On Thursday morning at 09.30am staff were beginning their day at the Sheffield office of the Northern Powerhouse department when the Permanent Secretary arrived to tell them that the decision has been made – without any consultation whatsoever – to close the office down and move their jobs to a consolidated HQ and policy centre in London as part of a ‘cost-cutting strategy’.
Civil servants who were part of the successful but limited policy to spread expertise to broaden BIS’ insight on investment across the UK were told – out of the clear blue sky – that their services will no longer be required. For those of us who desperately want investment to flow to a real Northern Powerhouse and desperately want a government which serves the entire United Kingdom – not a small sect based around Whitehall – this was a sobering announcement, and one which has been met with understandable fury in Sheffield.
The fact that the government three times refused Labour requests in the House of Commons to publish the business case for their decision – produced by multi-national management consultants McKinsey & Company for a whopping £200,000 – suggests that even on their own crude cost-cutting rationale, the case may not be as clear as ministers made out.
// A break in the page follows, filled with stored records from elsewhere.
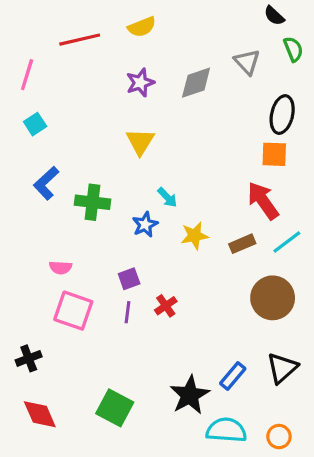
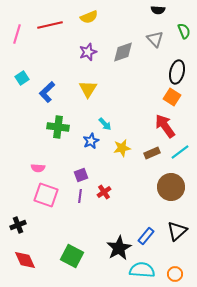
black semicircle: (274, 16) -> (158, 10), moved, turned -40
pink line: (27, 75) -> (17, 34), moved
orange square: (274, 154) -> (172, 97), turned 30
blue L-shape: (46, 183) -> (47, 92), moved

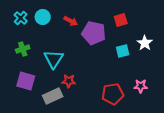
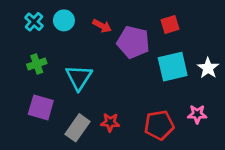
white star: (145, 43) -> (208, 68), moved
cyan square: (123, 51) -> (173, 67), size x1.6
red star: (69, 81) -> (110, 122), moved
gray rectangle: (53, 96) -> (78, 128), turned -30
Instead, we have consultants from the City of London working for Conservative ministers in Whitehall in order to further centralise government, taking power and investment away from the cities and regions outside of London. It says a great deal about the Tories’ contempt for the North that they think a consolidated “combined central HQ and policy centre” has to be by rights in Westminster, rather than basing more in Sheffield and the rest of the country, where the operating costs would be cheaper and the perspective on UK Investment much broader.
And internal documents I have seen seem to confirm this. They suggest that for the BIS Board the intangible benefits of “London water-cooler conversations” outweigh the more clear-cut costs in increased accommodation and staffing – missing the obvious problem that it is Westminster groupthink itself which has seen business spend increasingly invested in London’s Zone 1, at the expense of the rest of the UK.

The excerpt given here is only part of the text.